Minnesota’s ramped up efforts to control the spread of chronic wasting disease among its deer herd may appear similar to the reaction to the spread of invasive species.
But the spread of CWD is a little different, said Larry Petersen, Minnesota Department of Natural Resources International Falls area wildlife supervisor. Invasives often have limiting factors: Can’t survive or reproduce in cold or drought conditions.
Not so with CWD.
“There isn’t any known inhibition for the disease to occur where we are,” he said this week. “It’s not like it’s too cold. We have the right species — moose, deer, elk get it. So there’s no reason why it wouldn’t or couldn’t show up here... So yes, the disease can come here.”
So far, though, that’s not happened.
“Our hope is by doing some things we can prevent that,” Petersen said, pointing as an example to the prohibition of importing whole deer, elk, moose and caribou carcasses into Minnesota from all U.S. states and Canadian provinces, regardless of their CWD status.
That’s just one step among many being taken to limit the spread of the neurological disease affecting the cervid family: deer, elk, moose, reindeer, and caribou. It causes characteristic spongy degeneration in the brain of an infected animal, said the DNR’s website at https://www.dnr.state.mn.us/cwd/about.html.

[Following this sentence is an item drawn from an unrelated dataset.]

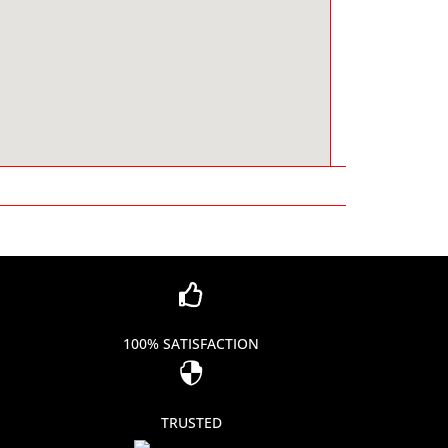

100% SATISFACTION

TRUSTED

The DNR announced Wednesday that a wild deer harvested in Houston County on Nov. 17 has been identified as presumptive positive for chronic wasting disease.
And based on CWD test results from the early 2018 hunting season, the DNR is intensifying its response efforts.
Final CWD test results and preliminary findings from the DNR’s ongoing research about deer movement in southeastern Minnesota will affect how the DNR manages the disease going forward.
Current actions include:
- Opening two separate three-day deer hunts in December in and around the disease management zone.
- Providing shooting permits to landowners interested in removing deer from their property. DNR staff will reach out directly to landowners within the CWD management zone with information about that program.
- Conducting targeted culling starting in mid-January. The DNR will be working with local landowners and coordinating with the United States Department of Agriculture to remove deer from areas where CWD-positive deer were found.
- Surveying southeastern Minnesota hunters and landowners to measure attitudes toward the disease and DNR management, and to measure support for potential management actions.
- Holding a public meeting in Preston to provide information about CWD and the DNR’s management response to its discovery.
Petersen said the state response is intended to try to slow the spread by animal-to-animal contact by minimizing the number of animals having the disease.
“That’s the idea behind targeting, sampling and in some cases special hunts to increase harvest to decrease the number of deer and likelihood of it spreading as fast.”
Petersen has been involved in sampling in the southern part of the state four seasons to help get enough deer sampled in target areas to provide information about the spread. He said it takes just about every staff member of the DNR wildlife section field staff, researchers, volunteers and students to do the sampling.
“The DNR takes this very seriously,” he said. “It’s a high priority for us to get those samples.”
And concern is also at the federal level. In November, U.S. Sen. Amy Klobuchar led a bipartisan effort urging the Department of Agriculture and Department of the Interior to conduct an extensive examination of chronic wasting disease.
Meanwhile, Borderland, along with the rest of the state, was sampled in about 2010 to get an idea of where CWD might be present, Petersen said.
“So far, it hasn’t disappeared from somewhere it’s been discovered, and is spreading,” he said. “The trend doesn’t look good.”
Ongoing efforts include feeding bans in 11 counties, some of which are not known to have CWD. Feeding and attractants ban affects six southeast counties. An attractant is defined as cervid urine, blood, gland oil, feces or other bodily fluids.
Feeding and attractant bans are in place across the state to prevent concentrations of wild deer in areas with a higher risk for CWD. These are precautionary steps DNR took after CWD-positive deer were found both in the wild and on deer farms. Feeding bans encompass wider areas because food sources can concentrate deer and allow for close contact – one of the mechanisms for CWD spread.